Dans l’antichambre d’un hypothétique adieu au pouvoir ou d’un besoin de cristalliser le pouvoir, le constat fréquent de la coupure des réseaux sociaux – pendant les périodes électorales ou de crises politiques internes – par bon nombre de nos gouvernants africains ferait l’aveux manifeste de leur impuissance à les contrôler. En conséquence, à contrôler leur peuple à travers eux. Les réseaux sociaux en Afrique seraient-ils devenus trop puissants pour ne pas être régulés ?
Des problèmes complexes peuvent appeler des solutions simples. Mais à l’évidence, nous faut-il reconnaître que difficilement les problèmes complexes appellent des réponses simples. En ce siècle du numérique, les réseaux sociaux ont explosé toutes les barrières frontalières qui séparent nos peuples, nos horizons, démontrant ainsi toute leur superpuissance à affecter en profondeur nos sociétés. Que l’information déposée et véhiculée soit vraie, fausse, ambiguë, sans source, dépravant les mœurs, manipulant l’opinion, incitant à la paix ou à la violence, nos réseaux sociaux sont intouchables – du moins dans l’espace africain – .
Ils le sont non parce qu’ils représentent une Giga puissance économique ou parce qu’ils portent l’étendard d’une super puissance étatique à laquelle nos États seraient assujestis. Il sera dit qu’ils sont intouchables parce qu’ils seraient “le symbole de la liberté”. La liberté d’expression.
Pendant le temps où l’opinion publique accrédite nos réseaux sociaux comme des no man’s land virtuels, nos smartphones sont infusés (du réveil au coucher) par du contenu numérique destructif ou constructif.
Pendant ce temps, à tord ou à raison, un enfant pourfend sa mère, une épouse s’insurge contre son époux, une entreprise perd ses consommateurs, un peuple gronde et/ou se soulève contre son souverain. Dans le dernier cas, que le soulèvement soit ou non légitime, que le dessein poursuivi par le souverain et ses lieutenants soit constitutionnel ou non, le recours à la solution simple prend le pas: Coupure pure et simple des réseaux sociaux. Conséquences: un pays s’embrase, des morts à la traîne, des gouvernants à la Cour Pénale Internationale ou qui résistent et vivent en autarcie (instaurant une dictature sanglante).
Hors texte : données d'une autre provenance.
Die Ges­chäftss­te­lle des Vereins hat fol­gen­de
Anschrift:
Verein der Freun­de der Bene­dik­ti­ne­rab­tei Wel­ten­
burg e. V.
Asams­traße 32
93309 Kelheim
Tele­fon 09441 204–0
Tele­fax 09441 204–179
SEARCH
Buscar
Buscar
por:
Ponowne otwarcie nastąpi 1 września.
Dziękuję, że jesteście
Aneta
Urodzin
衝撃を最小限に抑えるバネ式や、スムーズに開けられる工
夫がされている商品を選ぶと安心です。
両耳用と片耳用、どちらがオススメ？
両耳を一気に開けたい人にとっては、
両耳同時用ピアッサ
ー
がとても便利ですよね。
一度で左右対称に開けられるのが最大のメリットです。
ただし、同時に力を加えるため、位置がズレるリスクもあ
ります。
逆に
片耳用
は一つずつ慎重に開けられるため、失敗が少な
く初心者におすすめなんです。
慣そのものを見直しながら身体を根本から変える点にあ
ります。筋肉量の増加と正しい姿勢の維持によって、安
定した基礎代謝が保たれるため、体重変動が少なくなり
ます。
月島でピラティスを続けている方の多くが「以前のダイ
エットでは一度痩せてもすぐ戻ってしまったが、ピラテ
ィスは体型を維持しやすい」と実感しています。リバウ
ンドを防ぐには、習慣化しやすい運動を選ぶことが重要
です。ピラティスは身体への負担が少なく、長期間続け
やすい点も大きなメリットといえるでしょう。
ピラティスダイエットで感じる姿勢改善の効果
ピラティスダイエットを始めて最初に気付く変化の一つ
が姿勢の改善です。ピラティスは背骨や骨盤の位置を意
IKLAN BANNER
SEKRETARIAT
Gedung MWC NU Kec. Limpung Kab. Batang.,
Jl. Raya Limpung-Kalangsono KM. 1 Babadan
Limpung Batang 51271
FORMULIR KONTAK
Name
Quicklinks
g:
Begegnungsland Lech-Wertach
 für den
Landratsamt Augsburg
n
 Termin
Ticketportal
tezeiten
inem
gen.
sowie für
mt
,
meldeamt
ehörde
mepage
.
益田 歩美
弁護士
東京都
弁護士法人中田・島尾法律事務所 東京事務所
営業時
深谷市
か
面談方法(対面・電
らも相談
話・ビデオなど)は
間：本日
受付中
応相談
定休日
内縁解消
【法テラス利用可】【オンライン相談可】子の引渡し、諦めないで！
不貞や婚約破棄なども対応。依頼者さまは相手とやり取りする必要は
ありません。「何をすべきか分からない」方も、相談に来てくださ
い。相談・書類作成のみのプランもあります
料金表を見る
Sans en arriver encore à ce point, les gouvernants béninois ont opté pour la solution simple le 28 avril 2019 malgré les 647 articles de la loi n° 2017 portant Code du numerique en République du Bénin adoptée le mardi 13 juin 2017 puis mise en conformité avec la Constitution du 11 décembre 1990, le vendredi 5 janvier 2018 suite à la Décision de la Cour Constitutionnelle 17-223 du 2 novembre 2017.
Le Bénin n’est cependant pas le seul pays africain à avoir “viré simple” devant la complexe difficulté de régulation des réseaux sociaux bien qu’étant l’un des premiers parmi ses pairs à s’être doté d’un Code du numérique. L’autre déduction à admettre ou à infirmer est relative à l’effet corruptible des mentalités par les reseaux sociaux. Ce qui à terme vicie la ligne de développement qui devrait être celle du continent africain.
Quoiqu’il en soit, une solution peut être simple mais dangereuse. Elle peut également être complexe, paraître à l’amont suicidaire, impossible à appliquer mais, en aval porteuse de fruits. encadrer donc totalement et uniquement les animateurs des réseaux sociaux n’auraient guère plus de sens. Toutefois, il est inconvenant d’admettre nos societés se résigner à tolérer quelques dérives dont les conséquences peuvent être nuisibles voire graves. Une nouvelle forme de régulation doit donc faire jour dans nos États africains.
Celle qui engage puissamment d’une part la responsabilité des entreprises numériques (dont le rôle est de censurer avec rigueur les zones noires), d’autre part celle des gouvernants ( en censurant les zones grises) ainsi que celle des animateurs en tant qu’éveilleurs de consciences.